* EXERCISE PROMPT
All lines below between the line with "Cez Vernár Mlynky, Betliar, Spišské" and the line with "krmivo pre psov na chudnuti", including both, must be copied exactly, and the pictures must be omitted.

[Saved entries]
******
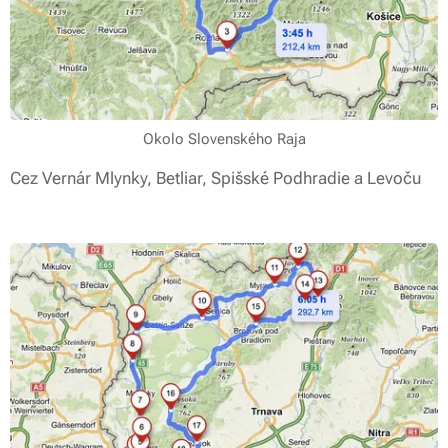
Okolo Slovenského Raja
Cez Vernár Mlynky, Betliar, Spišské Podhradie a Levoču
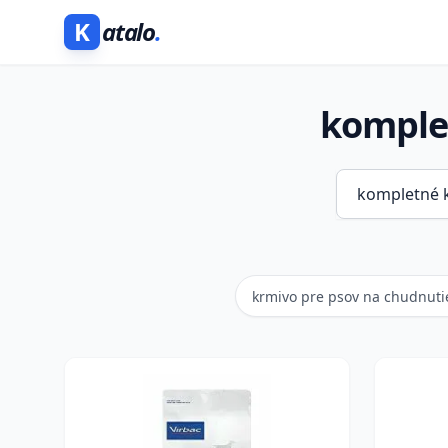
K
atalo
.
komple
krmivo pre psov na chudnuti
******
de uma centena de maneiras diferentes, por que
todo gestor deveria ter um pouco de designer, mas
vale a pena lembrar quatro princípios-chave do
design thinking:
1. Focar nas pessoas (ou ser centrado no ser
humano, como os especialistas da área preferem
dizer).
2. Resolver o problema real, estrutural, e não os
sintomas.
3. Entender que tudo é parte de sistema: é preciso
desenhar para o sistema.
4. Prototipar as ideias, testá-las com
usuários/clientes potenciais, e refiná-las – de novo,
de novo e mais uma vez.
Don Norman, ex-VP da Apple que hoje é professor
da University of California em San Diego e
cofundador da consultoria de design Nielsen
******
* RESPONSE TO THIS TASK
Cez Vernár Mlynky, Betliar, Spišské Podhradie a Levoču
K
atalo
.
komple
krmivo pre psov na chudnuti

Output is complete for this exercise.